Revoir Venise et mourir
Éléonore Létourneau dresse une solide cartographie de l’âme humaine fragilisée par la maladie
Le temps. L’oubli. La mort. À 50 ans, Pierre, fils d’architecte, devenu designer, concepteur d’objets usuels, de mobilier urbain, décide, entre les murs blancs de son appartement du Quartier des spectacles, à Montréal, de prendre un billet d’avion de dernière minute. Aller simple pour Venise.

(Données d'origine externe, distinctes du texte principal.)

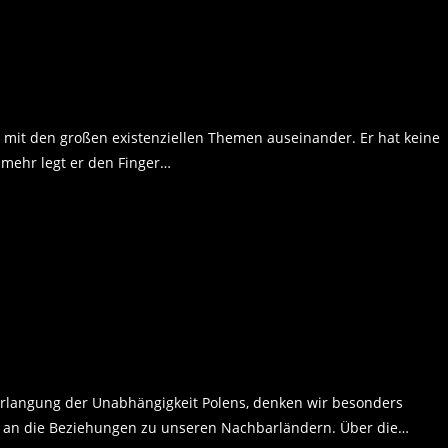
th mit den großen existenziellen Themen auseinander. Er hat keine
lmehr legt er den Finger…
erlangung der Unabhängigkeit Polens, denken wir besonders
ch an die Beziehungen zu unseren Nachbarländern. Über die…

Il y a déjà eu une vie. Avec une femme. Elga. Il va retrouver là, dans un petit hôtel de trois étages et d’une vingtaine de chambres, le cadre, choisi sans hasard, pour faire le bilan d’une existence qui arrive à son point d’échéance, d’une carrière ayant atteint sa date de péremption. « La Toile m’apprend que je ne fais plus grand- chose. Mes faits marquants remontent, semble- t- il, à quelques années. [...] L’ambition a éteint ce qu’il restait de vivant en moi. Je suis l’homme devenu machine. Déjà mort, fossilisé. »

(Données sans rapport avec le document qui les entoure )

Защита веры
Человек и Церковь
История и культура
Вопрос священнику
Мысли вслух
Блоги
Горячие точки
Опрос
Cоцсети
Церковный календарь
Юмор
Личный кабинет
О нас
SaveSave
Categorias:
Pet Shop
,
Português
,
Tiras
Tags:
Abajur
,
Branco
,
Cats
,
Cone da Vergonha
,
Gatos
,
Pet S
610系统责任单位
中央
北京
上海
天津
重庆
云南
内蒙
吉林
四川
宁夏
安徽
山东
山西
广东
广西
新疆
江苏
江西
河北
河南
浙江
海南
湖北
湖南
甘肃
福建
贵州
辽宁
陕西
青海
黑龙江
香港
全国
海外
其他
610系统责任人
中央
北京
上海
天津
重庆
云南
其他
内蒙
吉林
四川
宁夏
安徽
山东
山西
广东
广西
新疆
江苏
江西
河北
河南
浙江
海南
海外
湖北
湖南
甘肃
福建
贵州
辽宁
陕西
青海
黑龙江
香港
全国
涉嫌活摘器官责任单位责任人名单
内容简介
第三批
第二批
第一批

Pierre revendique la nonchalance un peu sèche d’Antoine Doinel, personnage apparu dans le film Les quatre cents coups en 1959. Son récit, porté par la richesse des évocations d’Éléonore Létourneau, qui signe ici son troisième roman, s’éloigne toutefois très vite des tonalités un peu naïves et sensibles dans l’excès de l’oeuvre de François Truffaut. Sans jamais le nommer, le texte donne sur- tout l’impression d’une syntonie étrange avec le Lento Cantabile Semplice d’Henryk Gorecki ( Symphonie no 3, Opus 36) ou avec la langueur funeste de quelques chansons d’Alain Bashung. « Déjà, ma vie ne tient plus qu’à la conscience que j’en ai, et je serai vivant jusqu’à l’heure d’être mort », résume Pierre, dans ce roman court qui regarde justement cette mort en face, sans mièvrerie, avec une densité et une lucidité remarquable.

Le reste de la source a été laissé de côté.